Reprimidos con fusiles, metralletas e incluso obuses de mortero, los manifestantes heridos disponen de pocas opciones: los hospitales públicos están paralizados por las huelgas contrarias al golpe, los privados son muy caros y los militares están controlados por aquellos contra quienes protestan.
AFP
Desde el golpe de Estado del 1 de febrero que derrocó a la líder civil Aung Saan Suu Kyi, los grupos locales de defensa de los derechos humanos cuantifican en más de 800 las personas fallecidas y miles las heridas por las fuerzas de seguridad.
Entre ellos, Maung Win Myo, un modesto conductor de bicitaxi en Rangún que lleva sin trabajar desde marzo al ser herido de bala en la pierna en una protesta.
“No consigo dormir bien por la noche”, dijo el joven de 24 años a la AFP, gesticulando en un colchón tirado en el suelo del estudio que comparte con su mujer y sus dos hijos.
La herida en la pierna requiere de una operación costosa, casi 1.000 dólares en el hospital privado adonde preguntó para tratarse.
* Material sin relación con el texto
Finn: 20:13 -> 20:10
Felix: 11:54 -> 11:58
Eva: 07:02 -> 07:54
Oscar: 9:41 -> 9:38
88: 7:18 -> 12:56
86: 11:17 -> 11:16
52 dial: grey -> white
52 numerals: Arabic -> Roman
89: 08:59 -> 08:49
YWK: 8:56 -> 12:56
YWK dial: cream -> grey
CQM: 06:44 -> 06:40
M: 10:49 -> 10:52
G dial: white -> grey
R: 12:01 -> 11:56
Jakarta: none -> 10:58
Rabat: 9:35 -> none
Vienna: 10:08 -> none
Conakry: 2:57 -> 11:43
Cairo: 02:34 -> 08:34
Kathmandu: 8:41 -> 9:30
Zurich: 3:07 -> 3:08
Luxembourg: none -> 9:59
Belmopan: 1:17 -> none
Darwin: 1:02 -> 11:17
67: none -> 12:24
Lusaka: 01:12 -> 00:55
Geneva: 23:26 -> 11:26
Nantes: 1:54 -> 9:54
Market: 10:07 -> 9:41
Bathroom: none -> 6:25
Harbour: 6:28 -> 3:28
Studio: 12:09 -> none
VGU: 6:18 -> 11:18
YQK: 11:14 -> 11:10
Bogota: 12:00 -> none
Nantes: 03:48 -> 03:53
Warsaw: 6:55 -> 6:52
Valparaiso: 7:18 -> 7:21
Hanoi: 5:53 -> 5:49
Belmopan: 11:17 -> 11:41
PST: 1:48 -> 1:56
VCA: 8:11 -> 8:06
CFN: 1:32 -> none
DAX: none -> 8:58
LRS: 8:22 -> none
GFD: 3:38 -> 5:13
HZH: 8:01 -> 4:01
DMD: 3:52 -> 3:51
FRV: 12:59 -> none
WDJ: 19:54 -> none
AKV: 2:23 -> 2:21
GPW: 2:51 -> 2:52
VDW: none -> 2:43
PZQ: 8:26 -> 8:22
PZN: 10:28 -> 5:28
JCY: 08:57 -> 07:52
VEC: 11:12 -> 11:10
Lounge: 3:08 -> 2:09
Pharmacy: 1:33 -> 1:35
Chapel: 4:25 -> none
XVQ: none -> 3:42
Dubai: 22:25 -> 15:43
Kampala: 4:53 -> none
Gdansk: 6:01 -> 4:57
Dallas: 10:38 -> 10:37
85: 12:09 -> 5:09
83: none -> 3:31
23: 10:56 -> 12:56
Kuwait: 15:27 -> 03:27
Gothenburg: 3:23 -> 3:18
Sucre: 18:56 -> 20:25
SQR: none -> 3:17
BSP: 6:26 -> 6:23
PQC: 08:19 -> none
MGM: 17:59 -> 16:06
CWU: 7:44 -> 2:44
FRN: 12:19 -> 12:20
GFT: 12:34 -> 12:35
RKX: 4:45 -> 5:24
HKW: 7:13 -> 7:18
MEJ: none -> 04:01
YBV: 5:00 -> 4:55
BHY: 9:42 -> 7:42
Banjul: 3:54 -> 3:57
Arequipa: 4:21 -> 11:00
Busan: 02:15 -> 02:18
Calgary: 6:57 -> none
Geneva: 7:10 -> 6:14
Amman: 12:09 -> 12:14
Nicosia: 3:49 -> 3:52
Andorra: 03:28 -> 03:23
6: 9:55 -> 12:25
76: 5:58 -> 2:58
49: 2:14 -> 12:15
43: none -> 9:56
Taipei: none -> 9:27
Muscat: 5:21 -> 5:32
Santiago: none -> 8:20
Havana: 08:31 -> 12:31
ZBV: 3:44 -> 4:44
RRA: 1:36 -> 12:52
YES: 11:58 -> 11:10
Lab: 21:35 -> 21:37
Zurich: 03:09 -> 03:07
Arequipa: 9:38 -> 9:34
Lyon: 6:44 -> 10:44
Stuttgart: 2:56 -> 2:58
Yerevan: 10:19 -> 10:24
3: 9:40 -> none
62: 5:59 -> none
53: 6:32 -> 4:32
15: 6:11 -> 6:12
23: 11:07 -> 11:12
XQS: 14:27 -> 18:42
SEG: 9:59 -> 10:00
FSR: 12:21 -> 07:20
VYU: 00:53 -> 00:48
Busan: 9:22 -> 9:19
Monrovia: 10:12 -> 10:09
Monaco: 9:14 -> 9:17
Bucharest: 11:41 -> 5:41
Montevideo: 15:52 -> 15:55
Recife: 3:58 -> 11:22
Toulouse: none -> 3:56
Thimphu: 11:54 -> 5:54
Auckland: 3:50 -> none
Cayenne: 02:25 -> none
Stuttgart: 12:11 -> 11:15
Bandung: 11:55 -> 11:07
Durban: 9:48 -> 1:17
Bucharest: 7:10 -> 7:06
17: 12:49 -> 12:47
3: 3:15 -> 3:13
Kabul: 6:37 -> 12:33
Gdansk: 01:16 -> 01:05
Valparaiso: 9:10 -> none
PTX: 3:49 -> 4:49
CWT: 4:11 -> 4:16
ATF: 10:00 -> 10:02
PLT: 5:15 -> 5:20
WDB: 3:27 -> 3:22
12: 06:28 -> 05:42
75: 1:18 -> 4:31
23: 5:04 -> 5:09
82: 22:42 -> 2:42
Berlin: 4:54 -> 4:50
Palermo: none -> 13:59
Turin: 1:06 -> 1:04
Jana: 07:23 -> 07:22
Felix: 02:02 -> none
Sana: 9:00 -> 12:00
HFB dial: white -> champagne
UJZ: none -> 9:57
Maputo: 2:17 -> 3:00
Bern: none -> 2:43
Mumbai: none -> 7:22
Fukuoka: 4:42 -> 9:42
Él, que alimenta a su familia gracias a la solidaridad de sus vecinos, no dispone de ese dinero.
“No nos atrevemos a ir a un hospital militar, es por eso que hemos ido a un hospital privado aunque no tenemos dinero”, declaró a la AFP la esposa de Maung Win Myo.
“No sé cómo sobrevivir”
Normalmente reservados al ejército, los hospitales militares abrieron al público debido al alto seguimiento del movimiento de desobediencia civil en los hospital públicos, completamente paralizados en su mayoría.
Pero como Maung, algunos heridos desisten de acudir a tratarse gratuitamente, temerosos de que sus heridas puedan ser usadas como prueba de su implicación en el movimiento de protesta.
“Tienen miedo a ser detenidos”, declaró a la AFP Marjan Besuijen, líder de la misión de Médicos Sin Fronteras en Birmania.
Un informe publicado por esta oenegé el mes pasado acusaba a la junta de desplegar operaciones contra las organizaciones que “proporcionen primeros cuidados a manifestantes heridos”, así como “de destruir sus instalaciones”.
La huelga en la administración pública y otros sectores como el financiero ponen al borde del abismo la economía del país.
Retirar efectivo en un cajero automático requiere horas de cola, a veces en vano, y solo para conseguir un máximo de 120 dólares a la semana.
El marido de Ngwe Nu Nu recibió un balazo en el ojo a finales de abril, cuando iba a trabajar a Myingyan, una ciudad en el centro del país, 200 km al norte de la capital Naipyidó.
Principal sustento familiar, falleció en el hospital de Mandalay días más tarde.
“Hice todo lo que pude para salvarle la vida”, dijo a la AFP. “Ahora no sé cómo sobrevivir sin él”, añadió.
En el quinto mes de gobierno golpista, el abastecimiento de medicinas es más dificultoso y los puestos aduaneros funcionan al ralentí.
Desde hace un mes “tenemos dificultades para conseguir material para las operaciones” porque las reservas se agotaron, explica a la AFP un médico de Mandalay.
“Si esto dura, habrá un mayor impacto en los pacientes”, declaró bajo anonimato.
“Hasta el fin de la batalla”
May Win, de 50 años y con tres hijos, tampoco puede trabajar desde que una bala le atravesó la mano hace dos meses durante una manifestación antijunta en Mandalay.
Encontró un médico que quiso operar su pulgar roto pero, luego de más de un mes, la herida no se curó del todo.
“Antes iba a trabajar en moto, pero ahora no podré”, comentó a la AFP.
Eso sí, una vez se recupere del todo, está determinada a seguir manifestándose.
“Debemos luchar por las próximas generaciones y por nuestro país hasta el fin de la batalla”, proclamó.